RESEARCHERS believe they have solved the riddle of why prostate cancer spreads in some men but not others.
And it could lead to new treatments that stop tumour cells advancing round the body – potentially saving many more lives.
In most cases, when a man is diagnosed with prostate cancer, it is still confined to the prostate gland itself and has not migrated elsewhere.
But for roughly one in five men, cancerous cells have already travelled out of the prostate and into other organs and tissues.
This process – called metastasis – means survival prospects are generally much poorer.
Now a team of experts at the Medical University of Vienna, Austria, have uncovered vital clues to how the process works and, potentially, how to stop it.
Their research, published in the journal Molecular Cancer, identifies changes in a specific protein in cells that seem to kick-start metastasis in prostate cancer.
Called KMT2C, this protein normally helps regulate certain processes in different types of cells in the body.
But when it experiences slight mutations, KMT2C seems to lose this ability to regulate those normal processes.

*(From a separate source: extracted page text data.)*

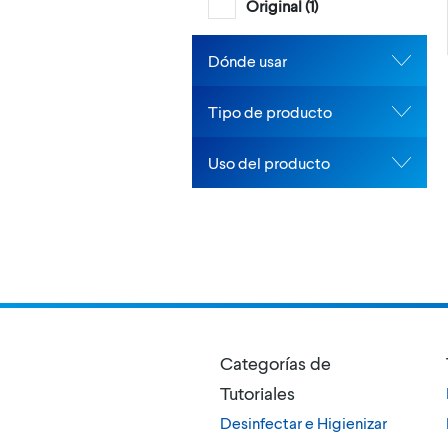
Original (
1
)
Dónde usar
Tipo de producto
Uso del producto
Categorías de
Tutoriales
Desinfectar e Higienizar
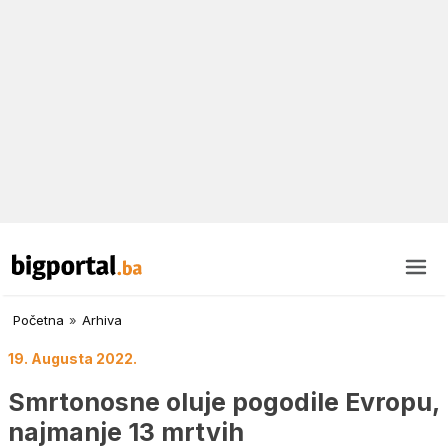
Početna
»
Arhiva
19. Augusta 2022.
Smrtonosne oluje pogodile Evropu,
najmanje 13 mrtvih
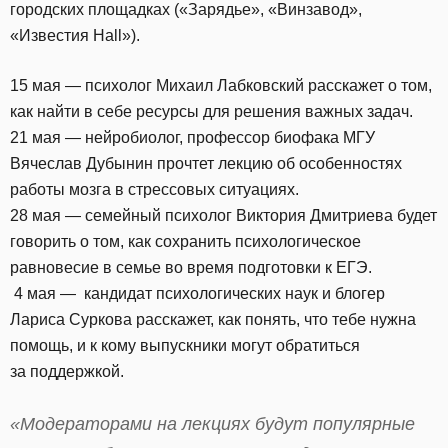
городских площадках («Зарядье», «Винзавод»,
«Известия Hall»).
15 мая — психолог Михаил Лабковский расскажет о том,
как найти в себе ресурсы для решения важных задач.
21 мая — нейробиолог, профессор биофака МГУ
Вячеслав Дубынин прочтет лекцию об особенностях
работы мозга в стрессовых ситуациях.
28 мая — семейный психолог Виктория Дмитриева будет
говорить о том, как сохранить психологическое
равновесие в семье во время подготовки к ЕГЭ.
4 мая — кандидат психологических наук и блогер
Лариса Суркова расскажет, как понять, что тебе нужна
помощь, и к кому выпускники могут обратиться
за поддержкой.
«Модераторами на лекциях будут популярные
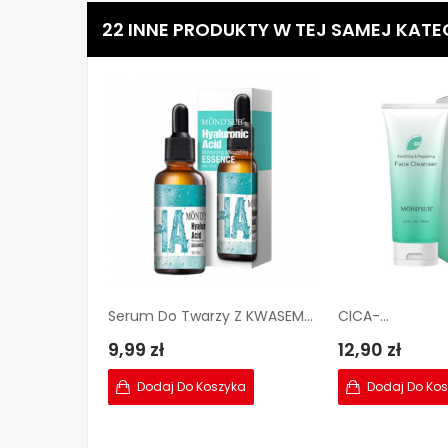
22 INNE PRODUKTY W TEJ SAMEJ KATEG
Serum Do Twarzy Z KWASEM...
CICA-...
9,99 zł
12,90 zł
Dodaj Do Koszyka
Dodaj Do Ko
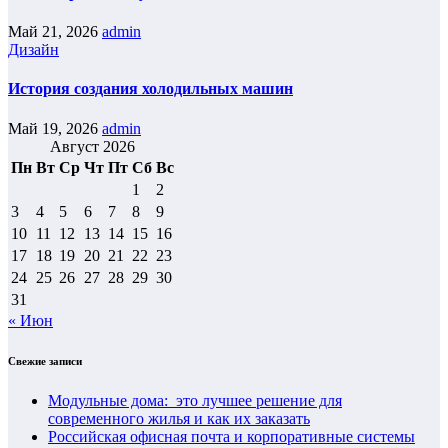
Май 21, 2026
admin
Дизайн
История создания холодильных машин
Май 19, 2026
admin
Август 2026
Пн
Вт
Ср
Чт
Пт
Сб
Вс
1
2
3
4
5
6
7
8
9
10
11
12
13
14
15
16
17
18
19
20
21
22
23
24
25
26
27
28
29
30
31
« Июн
Свежие записи
Модульные дома: это лучшее решение для
современного жилья и как их заказать
Российская офисная почта и корпоративные системы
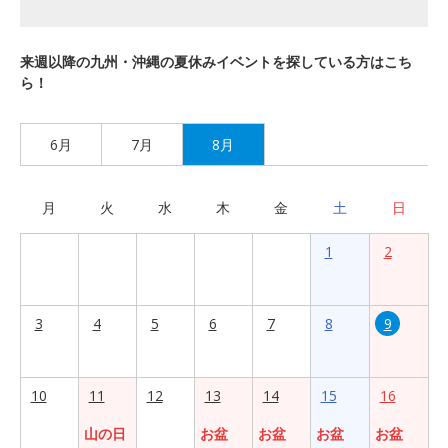
来週以降の九州・沖縄の夏休みイベントを探している方はこち
ら！
6月
7月
8月
月
火
水
木
金
土
日
1
2
3
4
5
6
7
8
9
10
11
12
13
14
15
16
山の日
お盆
お盆
お盆
お盆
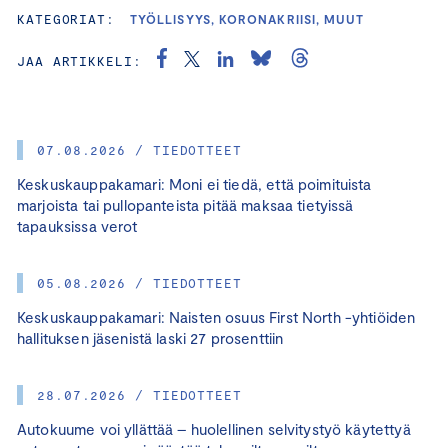
KATEGORIAT:
TYÖLLISYYS, KORONAKRIISI, MUUT
JAA ARTIKKELI:
07.08.2026 / TIEDOTTEET
Keskuskauppakamari: Moni ei tiedä, että poimituista
marjoista tai pullopanteista pitää maksaa tietyissä
tapauksissa verot
05.08.2026 / TIEDOTTEET
Keskuskauppakamari: Naisten osuus First North -yhtiöiden
hallituksen jäsenistä laski 27 prosenttiin
28.07.2026 / TIEDOTTEET
Autokuume voi yllättää – huolellinen selvitystyö käytettyä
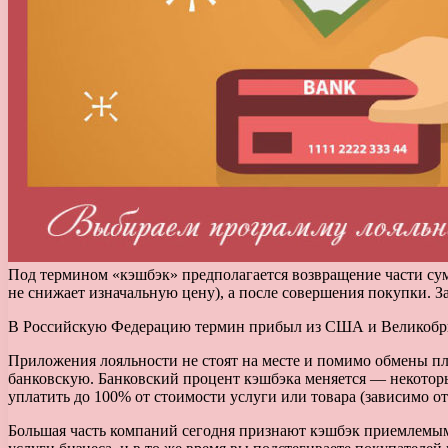
Под термином «кэшбэк» предполагается возвращение части сумм
не снижает изначальную цену), а после совершения покупки. З
В Российскую Федерацию термин прибыл из США и Великобрита
Приложения лояльности не стоят на месте и помимо обмены пла
банковскую. Банковский процент кэшбэка меняется — некотор
уплатить до 100% от стоимости услуги или товара (зависимо о
Большая часть компаний сегодня признают кэшбэк приемлемым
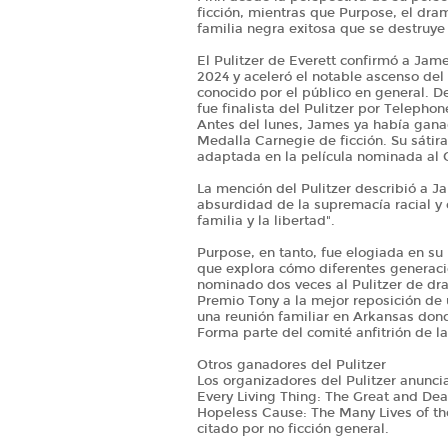
ficción, mientras que Purpose, el dr
familia negra exitosa que se destruy
El Pulitzer de Everett confirmó a Ja
2024 y aceleró el notable ascenso de
conocido por el público en general. D
fue finalista del Pulitzer por Telephon
Antes del lunes, James ya había ganad
Medalla Carnegie de ficción. Su sátira 
adaptada en la película nominada al 
La mención del Pulitzer describió a J
absurdidad de la supremacía racial y
familia y la libertad".
Purpose, en tanto, fue elogiada en 
que explora cómo diferentes generaci
nominado dos veces al Pulitzer de dra
Premio Tony a la mejor reposición de
una reunión familiar en Arkansas don
Forma parte del comité anfitrión de l
Otros ganadores del Pulitzer
Los organizadores del Pulitzer anunci
Every Living Thing: The Great and Dea
Hopeless Cause: The Many Lives of t
citado por no ficción general.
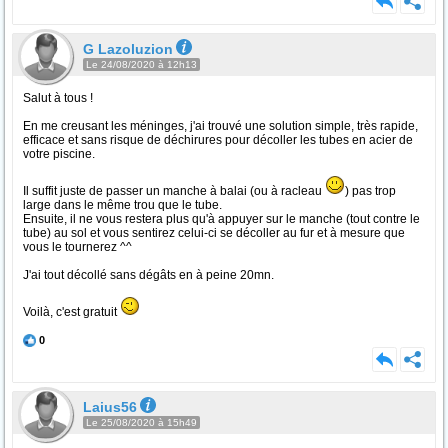
G Lazoluzion
Le 24/08/2020 à 12h13
Salut à tous !
En me creusant les méninges, j'ai trouvé une solution simple, très rapide,
efficace et sans risque de déchirures pour décoller les tubes en acier de
votre piscine.
Il suffit juste de passer un manche à balai (ou à racleau
) pas trop
large dans le même trou que le tube.
Ensuite, il ne vous restera plus qu'à appuyer sur le manche (tout contre le
tube) au sol et vous sentirez celui-ci se décoller au fur et à mesure que
vous le tournerez ^^
J'ai tout décollé sans dégâts en à peine 20mn.
Voilà, c'est gratuit
0
Laius56
Le 25/08/2020 à 15h49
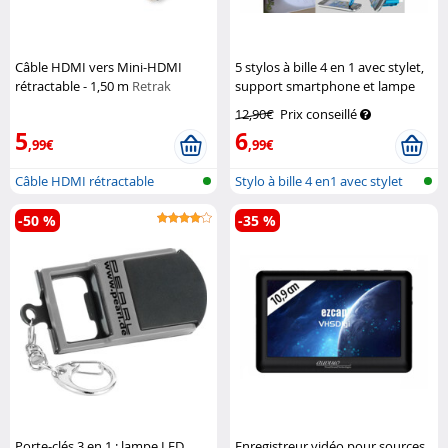
Câble HDMI vers Mini-HDMI
5 stylos à bille 4 en 1 avec stylet,
rétractable - 1,50 m
Retrak
support smartphone et lampe
led
Pearl
12,90€
Prix conseillé
5
6
,99€
,99€
Câble HDMI rétractable
Stylo à bille 4 en1 avec stylet
-50 %
-35 %
Porte-clés 3 en 1 : lampe LED,
Enregistreur vidéo pour sources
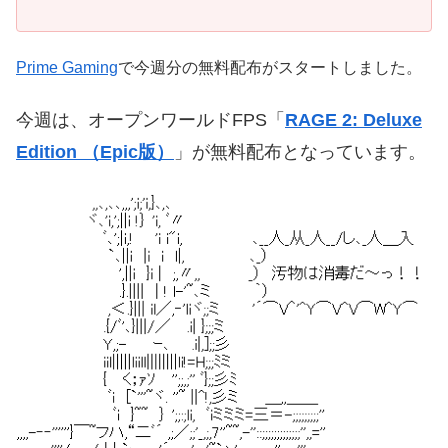
Prime Gaming
で今週分の無料配布がスタートしました。
今週は、オープンワールドFPS「
RAGE 2: Deluxe
Edition （Epic版）
」
が無料配布となっています。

This, in turn, encourages greater activity in a known cancer gene – called MYC – which then prompts healthy cells to start dividing at a rapid rate, driving both the growth and the spread of cancer.
The discovery not only sheds light on what makes prostate cancer spread but raises the prospect that it could be stopped or prevented.
KMT2C mutation can be detected via a blood test, which means doctors may soon be able to identify men who are at most risk of their cancer spreading, allowing them to modify treatment plans to give the best chance of keeping tumours in check.
In addition, drugs called MYC inhibitors – which block the effects of the cancer-prompting gene – are currently undergoing trials and could be a powerful new treatment against advanced prostate cancer in the next few years.
Professor Lukas Kenner, an expert in pathology who led this research, said that the same underlying causes are often found in other cases of advanced cancer.
‘A high level of KMT2C mutation characterises many types of cancer, such as breast, lung, colorectal, bladder and even skin cancer,’ he said.
‘Our study results have a great deal of potential in the research, diagnosis and treatment of malignant cancers in general.’